= Will Pappenheimer =

American multi-media artist

Will Pappenheimer is an American multi-media artist and a founding member of the artist collective Manifest.AR. The son of Harvard University physiology professor John Pappenheimer (1915–2007) he received his under graduate degree from Harvard and then did his graduate studies at the School of the Museum of Fine Arts, Boston, where he received his MFA. His work was featured in the 2011 edition of "Lights on Tampa" the jury for which included Dave Hickey and Jerry Saltz. Pappenheimer is an associate professor at Pace University in New York City. in 2008 he was given a traveling road scholar grant awarded to alumni of the museum school which he used to create a piece on the mating pattern of the golden bowerbird a species native to the rainforests in the Tablelands of Queensland, Australia.

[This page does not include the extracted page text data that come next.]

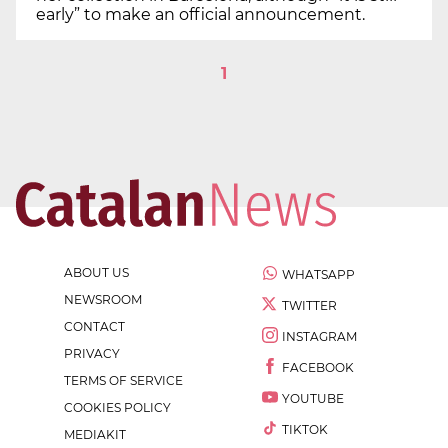
early” to make an official announcement.
1
ABOUT US
WHATSAPP
NEWSROOM
TWITTER
CONTACT
INSTAGRAM
PRIVACY
FACEBOOK
TERMS OF SERVICE
YOUTUBE
COOKIES POLICY
TIKTOK
MEDIAKIT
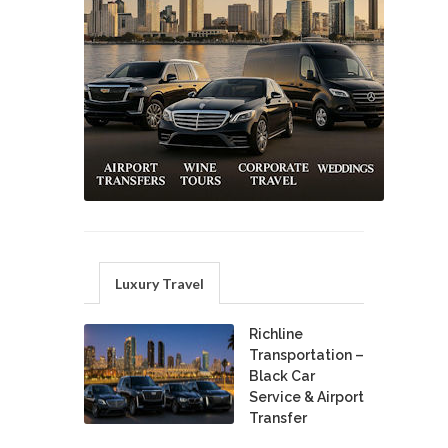
Luxury Travel
Richline
Transportation –
Black Car
Service & Airport
Transfer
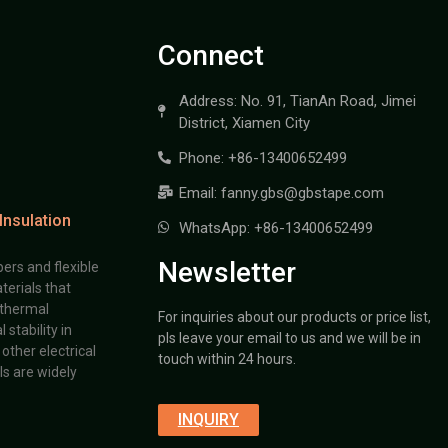
Connect
Address: No. 91, TianAn Road, Jimei
District, Xiamen City
Phone: +86-13400652499
Email: fanny.gbs@gbstape.com
Insulation
WhatsApp: +86-13400652499
Newsletter
ers and flexible
terials that
 thermal
For inquiries about our products or price list,
stability in
pls leave your email to us and we will be in
other electrical
touch within 24 hours.
s are widely
INQUIRY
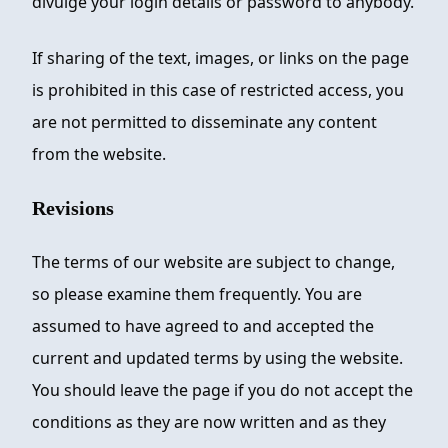
divulge your login details or password to anybody.
If sharing of the text, images, or links on the page
is prohibited in this case of restricted access, you
are not permitted to disseminate any content
from the website.
Revisions
The terms of our website are subject to change,
so please examine them frequently. You are
assumed to have agreed to and accepted the
current and updated terms by using the website.
You should leave the page if you do not accept the
conditions as they are now written and as they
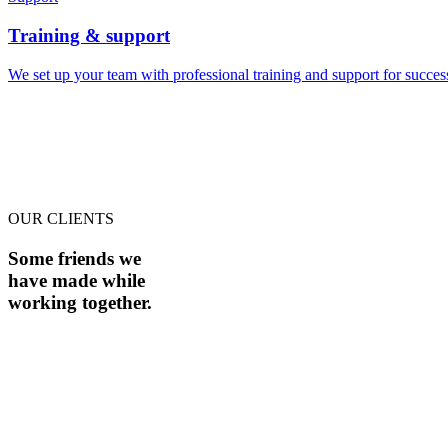
Training & support
We set up your team with professional training and support for succe
OUR CLIENTS
Some friends we
have made while
working together.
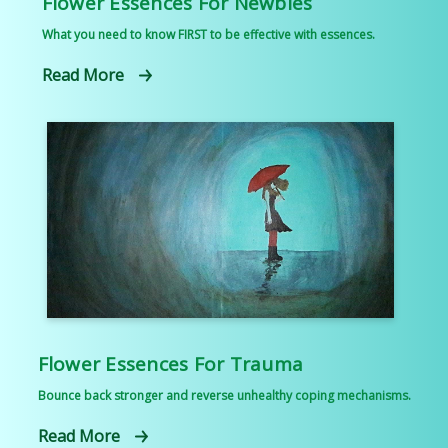
Flower Essences For Newbies
What you need to know FIRST to be effective with essences.
Read More
Flower Essences For Trauma
Bounce back stronger and reverse unhealthy coping mechanisms.
Read More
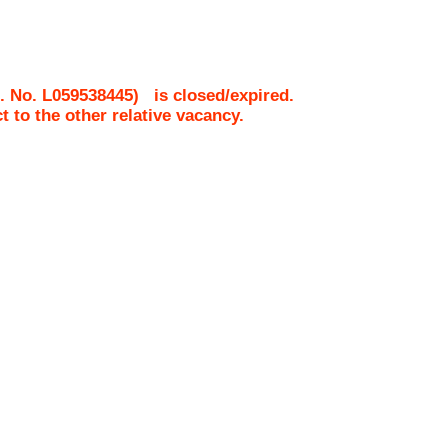
. No.
L059538445
)
is closed/expired.
ct to the other relative vacancy.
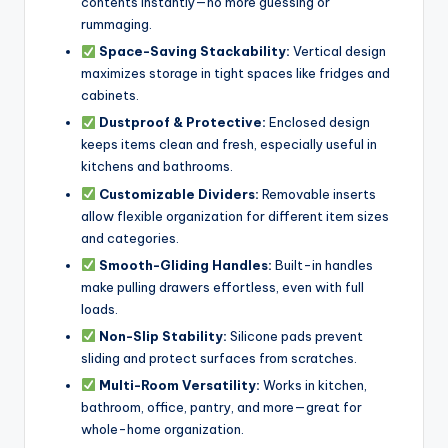
contents instantly—no more guessing or
rummaging.
Space-Saving Stackability:
Vertical design
maximizes storage in tight spaces like fridges and
cabinets.
Dustproof & Protective:
Enclosed design
keeps items clean and fresh, especially useful in
kitchens and bathrooms.
Customizable Dividers:
Removable inserts
allow flexible organization for different item sizes
and categories.
Smooth-Gliding Handles:
Built-in handles
make pulling drawers effortless, even with full
loads.
Non-Slip Stability:
Silicone pads prevent
sliding and protect surfaces from scratches.
Multi-Room Versatility:
Works in kitchen,
bathroom, office, pantry, and more—great for
whole-home organization.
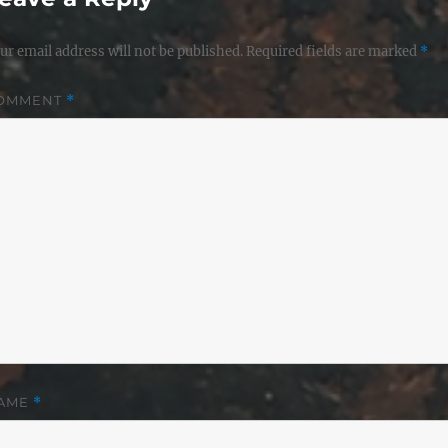
ur email address will not be published.
Required fields are marked
*
OMMENT
*
AME
*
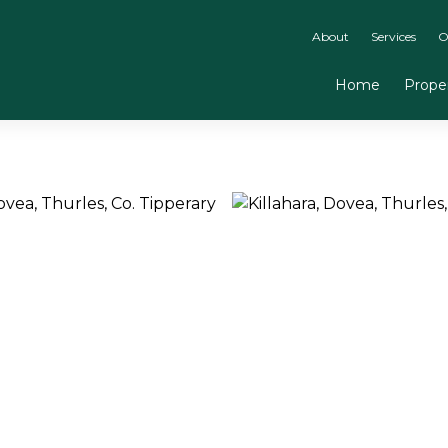
About
Services
O
Home
Proper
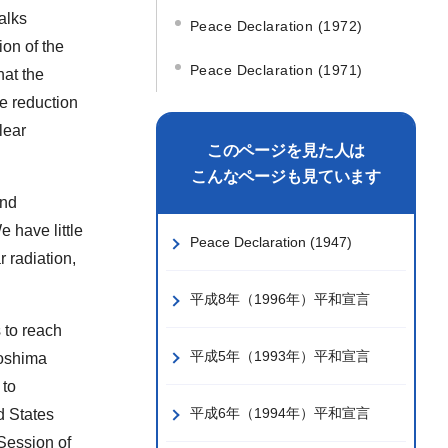
alks
Peace Declaration (1972)
ion of the
Peace Declaration (1971)
at the
e reduction
lear
このページを見た人は
こんなページも見ています
and
 have little
Peace Declaration (1947)
r radiation,
平成8年（1996年）平和宣言
s to reach
平成5年（1993年）平和宣言
roshima
 to
平成6年（1994年）平和宣言
d States
 Session of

The work from this endeavor was then shown in a subsequent exhibition at the Boston Museum of Fine Arts.

On November 19, 2014 the Whitney Museum of American Art said goodbye to their Marcel Breuer Madison Avenue home with a final commissioned work in the form of a Pappenheimer Whitney themed digital drug trip piece entitled "Proxy, 5-WM2A" and announced the opening of their new space by Renzo Piano in Manhattan's Meatpacking District adjoining the High Line on May 1, 2015.